Je secoue la tête en souriant.

- Non, non. J’ai juste noué mes premières relations amicales. Justine et Claire m’ont proposé de manger avec elles et j’ai accepté.

Léo me regarde, surpris. Je hoche la tête, assez fière de moi et lui raconte alors ma journée de la veille. Il me caresse la tête avec humour et tendresse.

- C’est bien, la petite Py commence à avoir des copines, bravo !

Un frisson parcourt mon échine et mon sourire retombe.

- Je t’ai dit d’arrêter de m’appeler comme ça !

Il soupire tout en s’adossant au mur.

- Ecoute. J’ai compris tes craintes et tes choix mais y’a des limites. Je ne vais pas changer ni ton surnom ni quoi que ce soit à notre relation. Déjà parce que je ne veux pas, et puis parce que ça ne ferait qu’attirer les soupçons s’il devait y en avoir.

Je suis obligée de reconnaître la logique de son dernier argument.

- Bon, d’accord, mais essaie au moins de pas le crier à tout bout de champ…

- Okay, madame la parano… souffle-t-il en levant les yeux au ciel.

J’abandonne l’idée de le convaincre du bienfondé de mon inquiétude, échaudée par nos dernières conversations sur le sujet.

Après avoir vidé nos tasses, enfilé nos manteaux et embrassé Milo, nous prenons le chemin de nos occupations respectives.

Je me presse sur les derniers mètres pour rejoindre la fac. J’ai TD avec Grinsek ce matin et il est hors de question que j’arrive en retard. L’enfer de la semaine dernière m’a suffi pour toute une vie.

Dans la salle surchauffée les étudiants transitionnent en douceur du réveil à la journée de cours. Assis sur un bout de table ou le dossier d’une chaise, certains boivent leur café et quelques filles finissent de se maquiller. Justine et Claire sont déjà installées et dans le brouhaha général, j’entends qu’elles débattent des tenues les plus avantageuses pour leur sortie de samedi soir. Je m’assieds à leur côté et sors mes affaires de mon sac.

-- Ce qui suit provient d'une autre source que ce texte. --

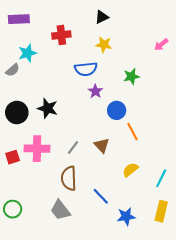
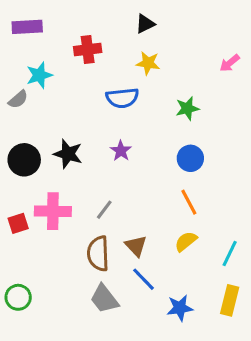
purple star: (95, 91) -> (121, 151), moved
blue circle: (117, 110) -> (190, 158), moved
orange line: (133, 132) -> (189, 202), moved
brown triangle: (102, 145) -> (136, 246), moved
gray trapezoid: (60, 210) -> (104, 299), moved

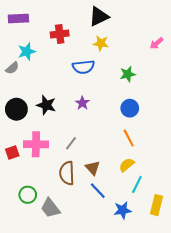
black triangle: (145, 24) -> (99, 16), size x1.5
cyan line: (230, 253) -> (137, 184), moved
green circle: (18, 297) -> (28, 195), moved
gray trapezoid: (104, 299) -> (50, 208), moved

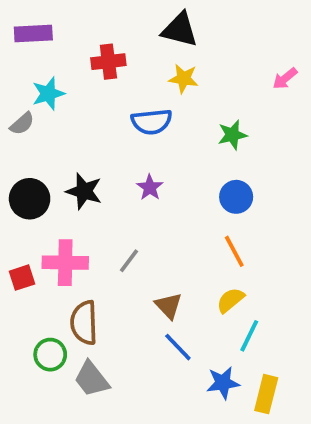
black triangle: (99, 16) -> (180, 30), turned 40
brown semicircle: (67, 173) -> (84, 323), moved
yellow rectangle: (157, 205) -> (266, 394), moved

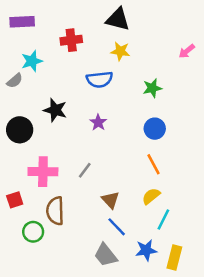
black star: (84, 191) -> (55, 110), moved
red square: (22, 278) -> (15, 200), moved
gray trapezoid: (92, 379) -> (106, 255), moved

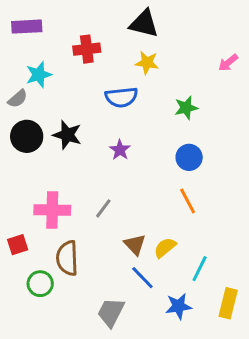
black circle: (20, 130) -> (27, 136), moved
yellow semicircle: (151, 196) -> (165, 248), moved
gray trapezoid: (106, 255) -> (111, 312), moved, turned 65
yellow rectangle: (174, 258) -> (228, 303), moved

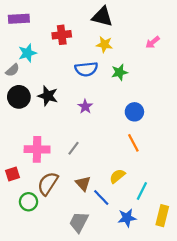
pink arrow: (228, 63) -> (153, 42), moved
green star: (186, 108) -> (119, 72), moved
brown triangle: (135, 245) -> (83, 184), moved
brown semicircle: (67, 258) -> (48, 184), turned 35

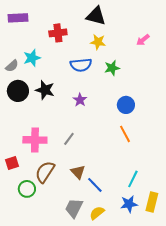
cyan star: (27, 53) -> (32, 58), moved
yellow semicircle: (117, 176) -> (97, 213), moved
blue star: (127, 218) -> (129, 204), moved

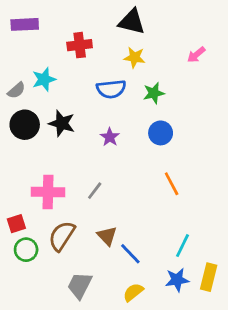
blue circle: (126, 105) -> (161, 133), moved
green circle: (27, 189) -> (26, 250), moved
gray trapezoid: (74, 208) -> (80, 285), moved

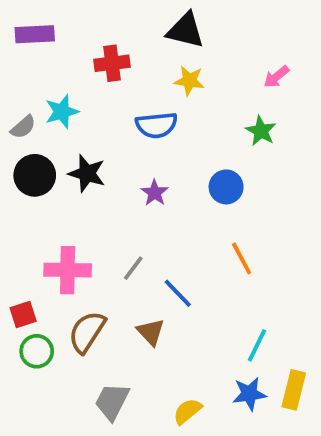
green star: (154, 93) -> (261, 131), moved, turned -30
blue line: (130, 254) -> (178, 293), moved

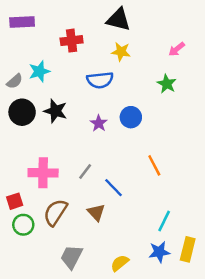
blue circle: (226, 187) -> (131, 117), moved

- Et toi, tu vas mettre quoi ? me demande Claire.

Je n’ai pas le temps de répondre que Grinsek entre et ferme la porte derrière lui. Le silence se fait aussitôt et chacun regagne sa place.
Il sort sa feuille de présence et commence à faire l’appel. Au nom de Claire, il la dévisage et fronce les sourcils. Mon cœur fait alors un bond dans ma poitrine. Ma complice de la semaine dernière n’a rien comparable avec mon amie. L’une est menue, la peau claire et des cheveux sombres, l’autre est pulpeuse à la peau caramel et à la chevelure blanche.

- Mademoiselle Louis ?

- Oui ? demande-t-elle ingénument.

- Vous êtes… différente… non ?

Elle fronce à son tour les sourcils avant de s’exclamer, subitement éclairée :

- Ah ! Oui ! J’ai changé de couleur de cheveux ! Merci d’avoir remarqué !

Toute la salle éclate de rire, sans qu’aucun des deux protagonistes de cette saynète n’en comprenne le motif réel. Grinsek, gêné, s’empresse de reprendre l’appel et de débuter la correction des exercices.

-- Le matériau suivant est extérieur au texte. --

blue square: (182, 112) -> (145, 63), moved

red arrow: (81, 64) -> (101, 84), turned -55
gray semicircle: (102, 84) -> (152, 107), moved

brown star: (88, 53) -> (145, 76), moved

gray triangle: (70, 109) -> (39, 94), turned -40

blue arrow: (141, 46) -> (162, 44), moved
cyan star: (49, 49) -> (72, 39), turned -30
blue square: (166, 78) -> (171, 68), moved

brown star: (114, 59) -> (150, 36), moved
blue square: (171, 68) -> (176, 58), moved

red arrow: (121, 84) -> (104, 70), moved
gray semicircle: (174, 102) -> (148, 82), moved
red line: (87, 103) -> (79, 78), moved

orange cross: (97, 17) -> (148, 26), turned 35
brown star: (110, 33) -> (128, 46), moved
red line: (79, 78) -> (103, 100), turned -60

A l’heure du déjeuner nous convenons avec les filles de nous retrouver à la cafétéria. Je dois rendre mes devoirs supplémentaires à Grinsek et je ne veux pas les retarder. Après quelques remarques acerbes, faute de pouvoir trouver une erreur dans mes travaux, il me libère.
Dans le couloir, je croise Nathan.

- Salut ma belle, tu veux que je remplace tes webtoons ce midi ?

- Bien tenté mais j’ai d’autres plans.

- Tu peux les élargir à trois pour que je vous rejoigne ?

Je prends un air consterné pour lui répondre.

- Le club est déjà complet et on prévoit des activités bien différentes de ce que tu peux t’imaginer.

- Mais tu ne vas pas me laisser tout seul !

- Je te vois rarement sans compagnie…

Je m’attends à le voir sourire mais il prend un air dépité. Je m’arrête et demande :

- Qu’est-ce qu’il y a ?

Il marmonne :

- D’habitude le mardi on mange ensemble…

Je réalise alors qu’il dit vrai. Sous couvert de rencontre fortuite, chaque semaine nous nous retrouvons pour déjeuner. Je pense à mes amies qui m’attendent et grimace.

- On fera ça la semaine prochaine non ? Je sais que ça fait un gros stock de blagues lourdingues à contenir mais tu devrais y arriver.

Il ne rit pas à ma pique. Je relance :

- Sérieusement ?

Il regarde ses pieds et hausse les épaules.

- C’est juste que je voulais te parler de quelques trucs…

Je soupire et envoie un message à Justine pour décommander notre déjeuner.

- Allez, viens, on va se chercher un sandwich pendant que tu me racontes tes histoires.